You can enhance your testosterone naturally if your levels are low beyond the standard. An important first step is to provide enough time to recover after a rigorous physical activity like exercise, and then an ample amount of time for sound sleep.
The decision about having a workout training plan depends on your intensity and duration of workouts, so follow your body’s cues. Getting adequate sleep so that your body can repair the damage that occurs while training is critical.

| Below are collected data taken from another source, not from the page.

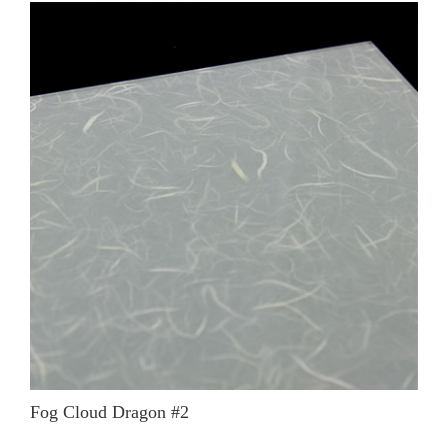
Fog Cloud Dragon #2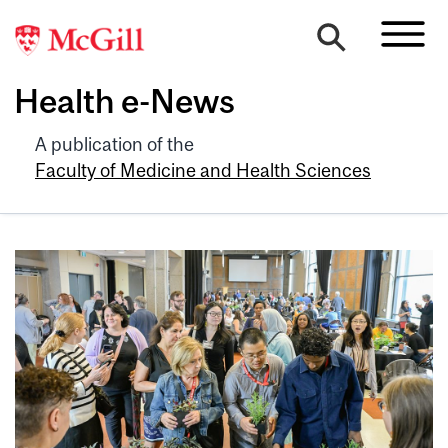
Health e-News
A publication of the
Faculty of Medicine and Health Sciences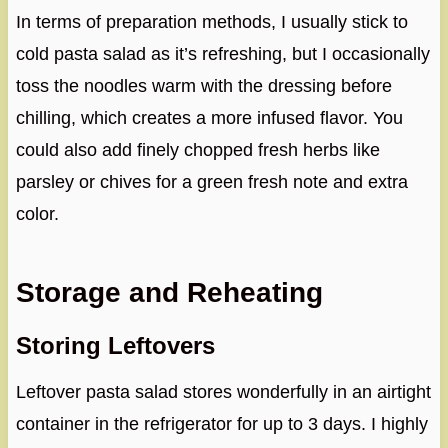
In terms of preparation methods, I usually stick to
cold pasta salad as it’s refreshing, but I occasionally
toss the noodles warm with the dressing before
chilling, which creates a more infused flavor. You
could also add finely chopped fresh herbs like
parsley or chives for a green fresh note and extra
color.
Storage and Reheating
Storing Leftovers
Leftover pasta salad stores wonderfully in an airtight
container in the refrigerator for up to 3 days. I highly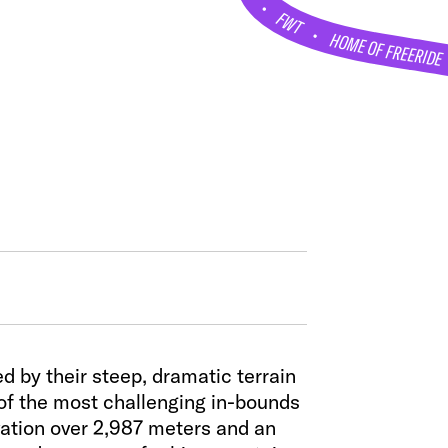
•
FWT •
HOME OF FREERIDE
 by their steep, dramatic terrain
 of the most challenging in-bounds
evation over 2,987 meters and an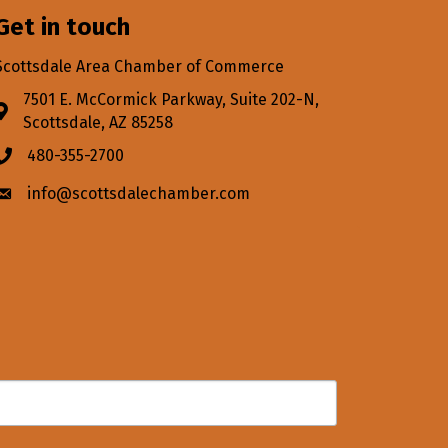
Get in touch
Scottsdale Area Chamber of Commerce
7501 E. McCormick Parkway, Suite 202-N,
Address & Map
Scottsdale, AZ 85258
480-355-2700
Phone icon
info@scottsdalechamber.com
Envelope icon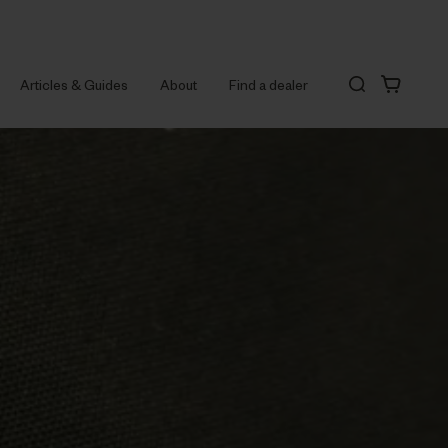
Articles & Guides
About
Find a dealer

Finally, keep an eye on your diet. In particular, take note of your pre-workout meals and post-workout snacks. And if you are uncertain whether you are a running candidate for low T, TRT Melbourne doctors and urologists suggest that you have yourself tested first. Blood testing is necessary here to determine if there are any hormonal abnormalities in your system.
If your blood tests affirm low T and it keeps you from enjoying the quality of life you want to have, treatment options based on your lifestyle can be suggested by your attending physician. This may be a lifetime commitment, just in case.